== Material for this exercise

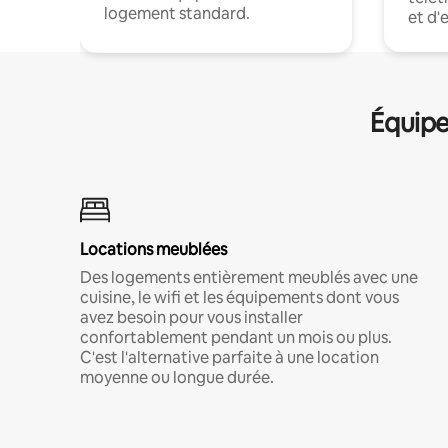
logement standard.
et d'
Équipe
Locations meublées
Des logements entièrement meublés avec une
cuisine, le wifi et les équipements dont vous
avez besoin pour vous installer
confortablement pendant un mois ou plus.
C'est l'alternative parfaite à une location
moyenne ou longue durée.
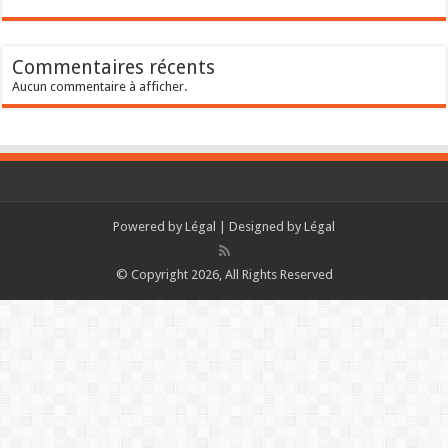
Commentaires récents
Aucun commentaire à afficher.
Powered by
Légal
| Designed by
Légal
© Copyright 2026, All Rights Reserved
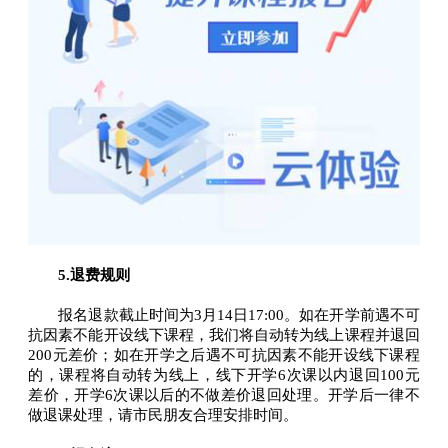
5.退费规则
报名退款截止时间为3月14日17:00。如在开学前遇不可
抗因素不能开设线下课程，我们将自动转为线上课程并退回
200元差价；如在开学之后遇不可抗因素不能开设线下课程
的，课程将自动转为线上，线下开学6次课以内退回100元
差价，开学6次课以后的不做差价退回处理。开学后一律不
做退课处理，请市民朋友合理安排时间。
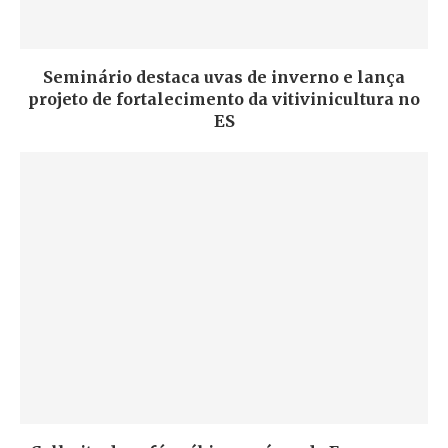
Seminário destaca uvas de inverno e lança
projeto de fortalecimento da vitivinicultura no
ES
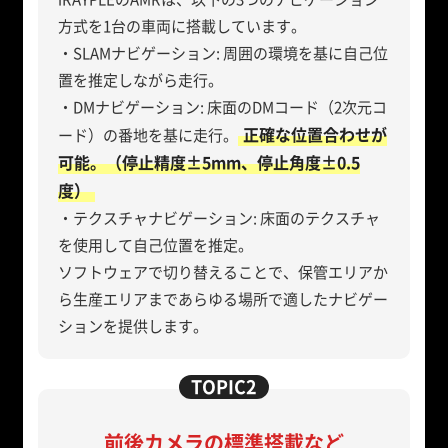
方式を1台の車両に搭載しています。
・SLAMナビゲーション: 周囲の環境を基に自己位
置を推定しながら走行。
・DMナビゲーション: 床面のDMコード（2次元コ
正確な位置合わせが
ード）の番地を基に走行。
可能。（停止精度±5mm、停止角度±0.5
度）
・テクスチャナビゲーション: 床面のテクスチャ
を使用して自己位置を推定。
ソフトウェアで切り替えることで、保管エリアか
ら生産エリアまであらゆる場所で適したナビゲー
ションを提供します。
前後カメラの標準搭載など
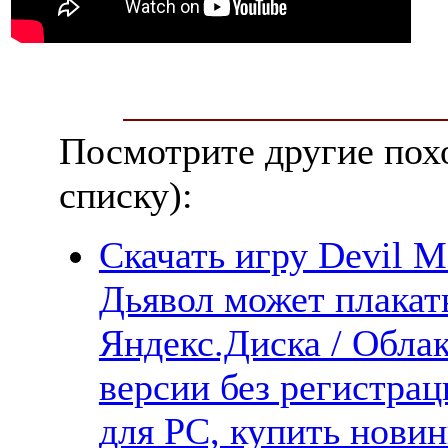
Посмотрите другие пох
списку):
Скачать игру Devil Ma
Дьявол может плакать
Яндекс.Диска / Облак
версии без регистрац
для PC, купить новин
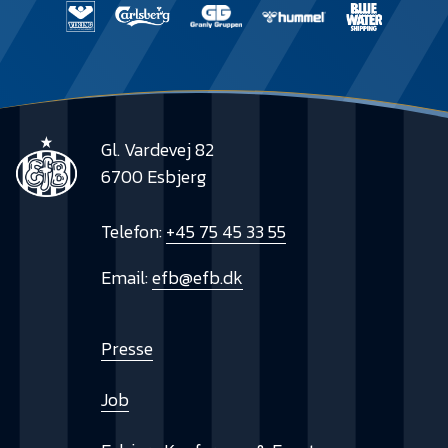
Gl. Vardevej 82
6700 Esbjerg
Telefon:
+45 75 45 33 55
Email:
efb@efb.dk
Presse
Job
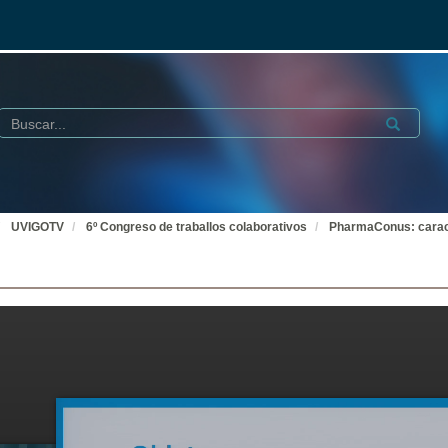
Buscar
Submit
UVIGOTV
6º Congreso de traballos colaborativos
PharmaConus: carac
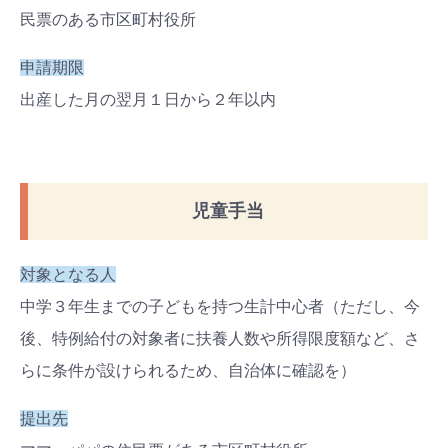
#出産準備
#習いごと
#発達
民票のある市区町村役所
#離乳食
申請期限
学び
暮らし
出産した月の翌月
１
日から
２
年以内
児童手当
対象となる人
中学３年生までの子どもを持つ生計中心者（ただし、今
後、特例給付の対象者に扶養人数や所得限度額など、さ
らに条件が設けられるため、自治体に確認を）
提出先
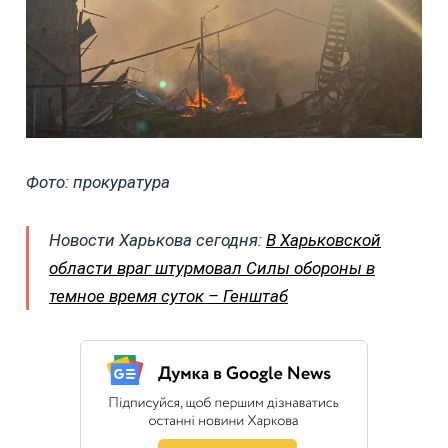
Фото: прокуратура
Новости Харькова сегодня:
В Харьковской
области враг штурмовал Силы обороны в
темное время суток – Генштаб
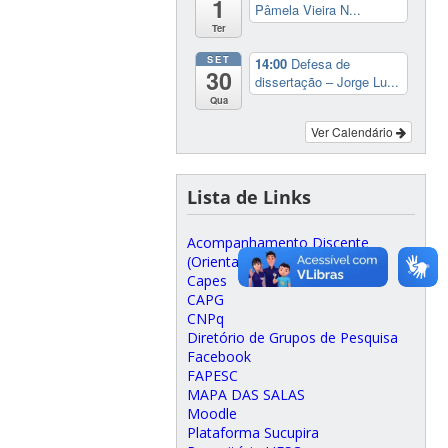
1
Pâmela Vieira N...
Ter
SET
14:00
Defesa de
30
dissertação – Jorge Lu...
Qua
Ver Calendário
Lista de Links
Acompanhamento Discente
(Orientadores)
Capes
CAPG
CNPq
Diretório de Grupos de Pesquisa
Facebook
FAPESC
MAPA DAS SALAS
Moodle
Plataforma Sucupira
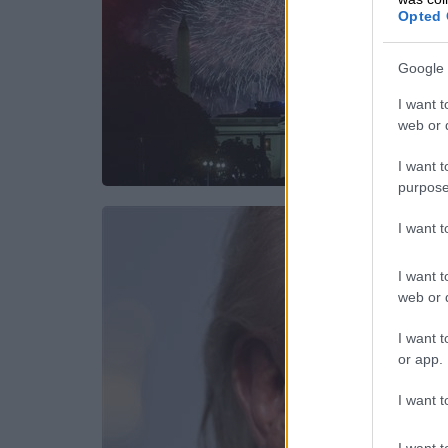
Opted 
Google 
I want t
web or d
I want t
purpose
I want 
I want t
web or d
I want t
or app.
I want t
I want t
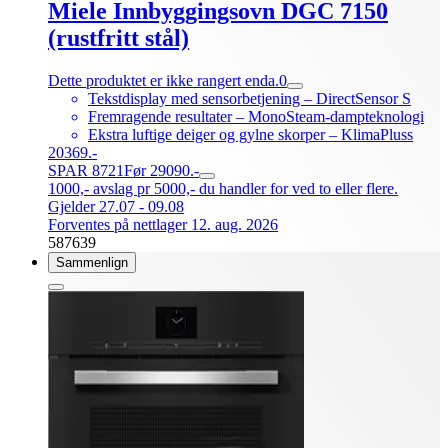
Miele Innbyggingsovn DGC 7150
(rustfritt stål)
Dette produktet er ikke rangert enda.
0
Tekstdisplay med sensorbetjening – DirectSensor S
Fremragende resultater – MonoSteam-dampteknologi
Ekstra luftige deiger og gylne skorper – KlimaPluss
20369.-
SPAR 8721
Før 29090.-
1000,- avslag pr 5000,- du handler for ved to eller flere.
Gjelder 27.07 - 09.08
Forventes på nettlager 12. aug. 2026
587639
Sammenlign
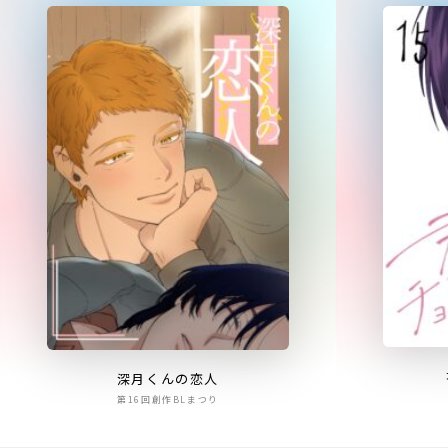
深月くんの恋人
第16回創作BLまつり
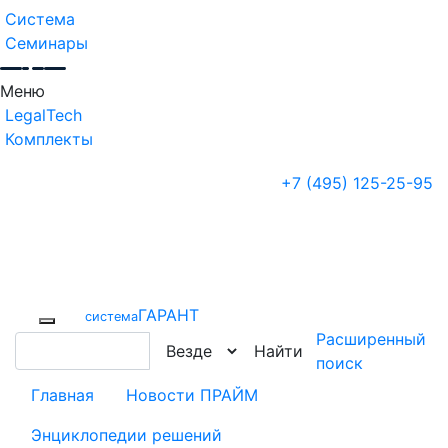
Система
Семинары
Меню
LegalTech
Комплекты
+7 (495) 125-25-95
ГАРАНТ
cистема
Расширенный
Найти
поиск
Главная
Новости ПРАЙМ
Энциклопедии решений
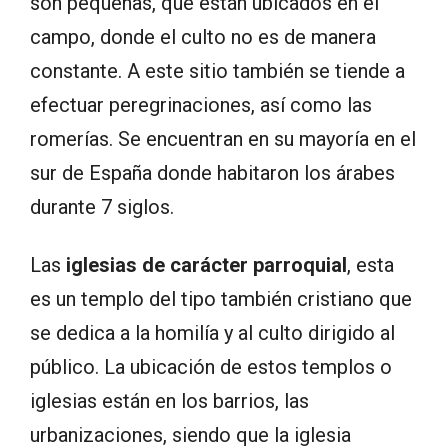
son pequeñas, que están ubicados en el
campo, donde el culto no es de manera
constante. A este sitio también se tiende a
efectuar peregrinaciones, así como las
romerías. Se encuentran en su mayoría en el
sur de España donde habitaron los árabes
durante 7 siglos.
Las
iglesias de carácter parroquial
, esta
es un templo del tipo también cristiano que
se dedica a la homilía y al culto dirigido al
público. La ubicación de estos templos o
iglesias están en los barrios, las
urbanizaciones, siendo que la iglesia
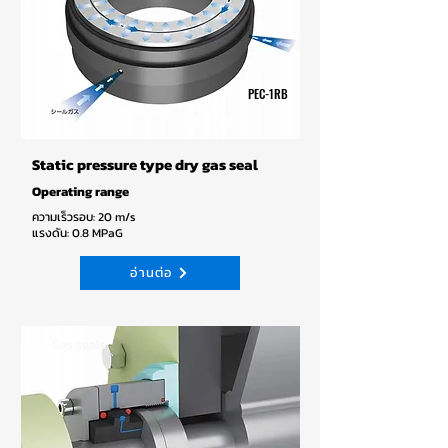
PEC-1RB
Static pressure type dry gas seal
Operating range
ความเร็วรอบ: 20 m/s
แรงดัน: 0.8 MPaG
อ่านต่อ
Gas seals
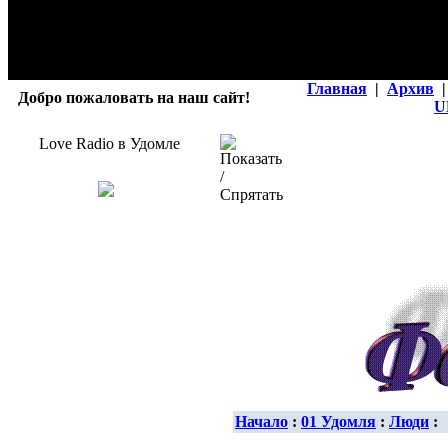
Главная
|
Архив
|
Добро пожаловать на наш сайт!
U
Love Radio в Удомле
Начало
:
01 Удомля
:
Люди
:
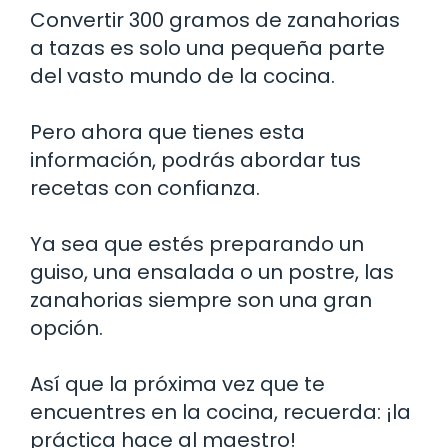
Convertir 300 gramos de zanahorias
a tazas es solo una pequeña parte
del vasto mundo de la cocina.
Pero ahora que tienes esta
información, podrás abordar tus
recetas con confianza.
Ya sea que estés preparando un
guiso, una ensalada o un postre, las
zanahorias siempre son una gran
opción.
Así que la próxima vez que te
encuentres en la cocina, recuerda: ¡la
práctica hace al maestro!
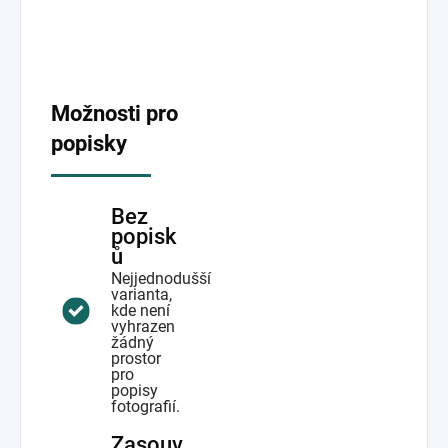
Možnosti pro
popisky
Bez
popisk
ů
Nejjednodušší
varianta,
kde není
vyhrazen
žádný
prostor
pro
popisy
fotografií.
Zasouv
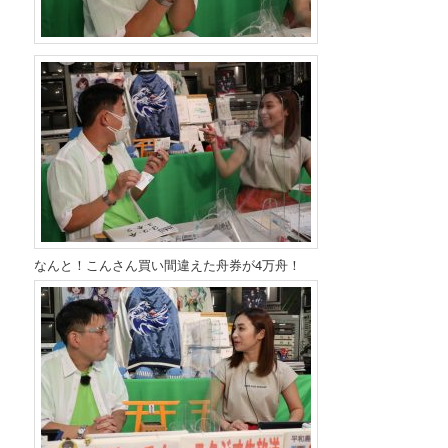
なんと！こんさん買い間違えた舟券が4万舟！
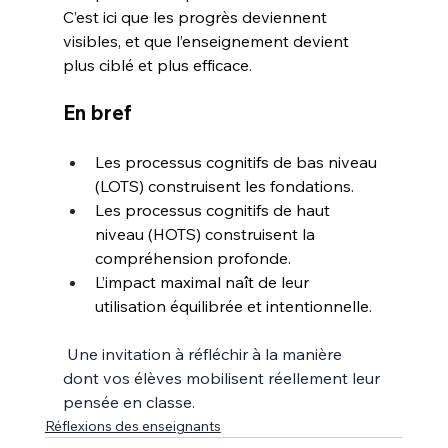
C’est ici que les progrès deviennent 
visibles, et que l’enseignement devient 
plus ciblé et plus efficace.
En bref
Les processus cognitifs de bas niveau 
(LOTS) construisent les fondations.
Les processus cognitifs de haut 
niveau (HOTS) construisent la 
compréhension profonde.
L’impact maximal naît de leur 
utilisation équilibrée et intentionnelle.
Une invitation à réfléchir à la manière 
dont vos élèves mobilisent réellement leur 
pensée en classe.
Réflexions des enseignants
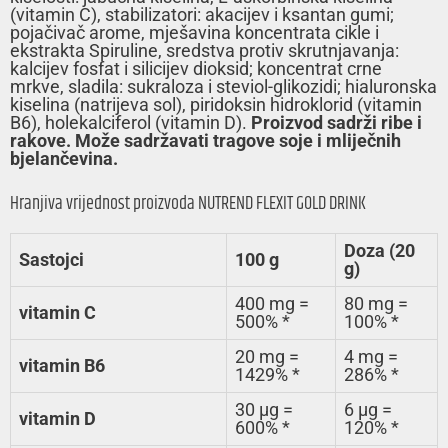
(vitamin C), stabilizatori: akacijev i ksantan gumi;
pojačivač arome, mješavina koncentrata cikle i
ekstrakta Spiruline, sredstva protiv skrutnjavanja:
kalcijev fosfat i silicijev dioksid; koncentrat crne
mrkve, sladila: sukraloza i steviol-glikozidi; hialuronska
kiselina (natrijeva sol), piridoksin hidroklorid (vitamin
B6), holekalciferol (vitamin D).
Proizvod sadrži ribe i
rakove. Može sadržavati tragove soje i mliječnih
bjelančevina.
Hranjiva vrijednost proizvoda NUTREND FLEXIT GOLD DRINK
Doza (20
Sastojci
100 g
g)
400 mg =
80 mg =
vitamin C
500% *
100% *
20 mg =
4 mg =
vitamin B6
1429% *
286% *
30 µg =
6 µg =
vitamin D
600% *
120% *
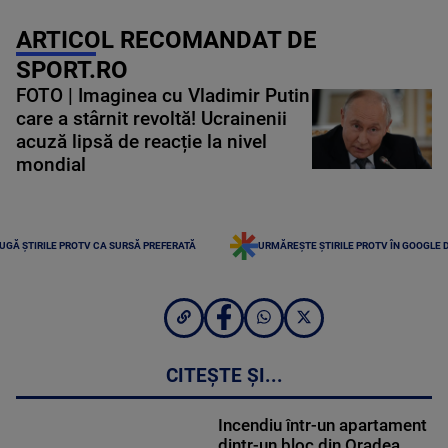
ARTICOL RECOMANDAT DE
SPORT.RO
FOTO | Imaginea cu Vladimir Putin
care a stârnit revoltă! Ucrainenii
acuză lipsă de reacție la nivel
mondial
UGĂ ȘTIRILE PROTV CA SURSĂ PREFERATĂ
URMĂREȘTE ȘTIRILE PROTV ÎN GOOGLE 
CITEȘTE ȘI...
Incendiu într-un apartament
dintr-un bloc din Oradea.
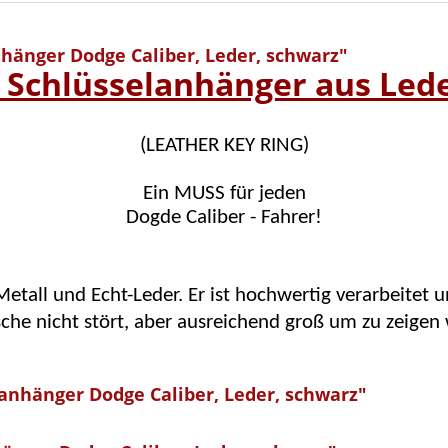
hänger Dodge Caliber, Leder, schwarz"
 Schlüsselanhänger aus Led
(LEATHER KEY RING)
Ein MUSS für jeden
Dogde Caliber - Fahrer!
etall und Echt-Leder. Er ist hochwertig verarbeitet u
asche nicht stört, aber ausreichend groß um zu zeige
anhänger Dodge Caliber, Leder, schwarz"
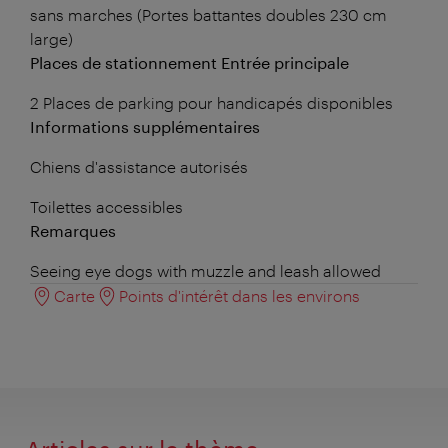
sans marches (Portes battantes doubles 230 cm
large)
Places de stationnement Entrée principale
2 Places de parking pour handicapés disponibles
Informations supplémentaires
Chiens d'assistance autorisés
Toilettes accessibles
Remarques
Seeing eye dogs with muzzle and leash allowed
Carte
Points d'intérêt dans les environs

====

→ What is required
Scan the material above for lines that contain the string "zanahorias", and copy each such line.

→ Answer for the task
Convertir 300 gramos de zanahorias
zanahorias siempre son una gran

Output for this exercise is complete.